Houston Mayor Gets Things Done

George Will Washington Post

The mayor of the nation’s fourth-largest city leans far back in his swivel chair, plants two cowboy-booted feet on his desk next to his well-worked computer and undertakes to explain his preternatural popularity. His constituents, who re-elected him to a second two-year term in 1993 with 91 percent of their votes, still feel more fondly toward him than is normal at this moment when the public’s mood regarding politicians is to tar and feather them because that is quicker than impeachment. Says Bob Lanier in Lyndon Johnson accents, “They flat understand the street in front of their house, or a street light so the street is safer.”

Which is to say (as another mayor who was easy to underestimate, Fiorello La Guardia, memorably said), there is no such thing as a Republican or Democratic way to collect the garbage. Houston’s mayors, who have 680 square miles of city to collect garbage and fix potholes in, are selected in non-partisan elections, which is fine with Lanier, who is essentially unopposed for a third and final two-year term. (He is term-limited, which also suits him fine.)

Lanier, a large portion of politician (he is 6-foot-4), has come a long way since he was a $40-a-week sportswriter in Austin who peeked at the newspaper’s payroll, learned that the sports editor was making only $100, and decided to seek greener pastures, which he found in corporate law, banking, real estate and other Texas pastimes. He came into the mayor’s office by getting sacked by his predecessor, whom he served on transportation matters. She wanted to build, with the help of heaps of federal money, a billion-dollar downtown monorail system of the sort that can be seen, for example, virtually unused and hemorrhaging dollars in Detroit. The City Council wanted it, as did the two newspapers. (There then were two.) He said there were better things to do, such as erase graffiti, fill potholes and cut crime.

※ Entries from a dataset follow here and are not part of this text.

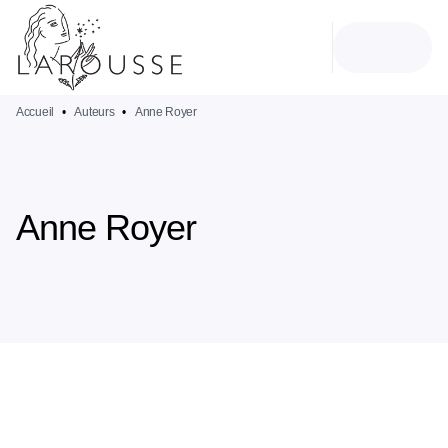
MENU
RECHERCHE
CONTENU
PIED DE PAGE
Accueil
•
Auteurs
•
Anne Royer
Anne Royer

Today if you call to report graffiti in a city park or on a right of way, it will be scrubbed off in 72 hours. Report a pothole, it will be filled in 48 hours. In fiscal 1996 he will fill 475,000 of them, compared to a paltry 254,000 in fiscal 1991, and he has a pretty, multicolored bar graph to illustrate that, and just about everything else, thanks to what must be the fastest computer in the West. “I’m sort of a statistical manager,” he says, in a Texas-sized understatement. Ditches regraded? Street lights installed? He’s got a graph.

There are now 50,000 fewer major crimes a year, largely because he has expanded the police force: By the end of this year he will have added 1,300 police to the 3,900 who were there when he became mayor. In his first 90 days in office he put the equivalent of 655 new officers on the street by paying veteran officers overtime. “Standard military doctrine,” he says. “You don’t come in timidly, but with a massive show of force.”

His strategy is saturation services: Take a one-mile square neighborhood and flood it with police and improvements, “enough so people can see it.” This encourages people, who start fixing up their homes. His aim is to make the city attractive enough to reverse the flow of residents to suburbs.

A voracious reader, conversant with the literature of “fringe cities” and “the elasticity of cities” and other current topics of urbanologists, he speaks plainly about his comparative advantages. Houston is a relatively new and lowdensity city, and the ethnic groups get along reasonably well. Besides, when someone moves back from the suburbs, “that gives him back two hours a day of his life. If I can’t compete, with a two-hour advantage on my side, well, shame on me.”

Asked what he has learned in office, he matter-of-factly ticks off three things: “How easy it is to get things done. How much there is to do. And it’s more important than I thought it was.” He is agreeably free of the woe-is-me tone of many officeholders. A conservative Democrat, with pictures of FDR and Ronald Reagan on his office wall, Lanier, now starting his eighth decade, combines the (when he wants to deploy it) folksiness of the latter with the (when necessary in dealing with opponents) guile and hauteur of the former. It is a potent combination, as this November’s election may teach his opponent, if he has one.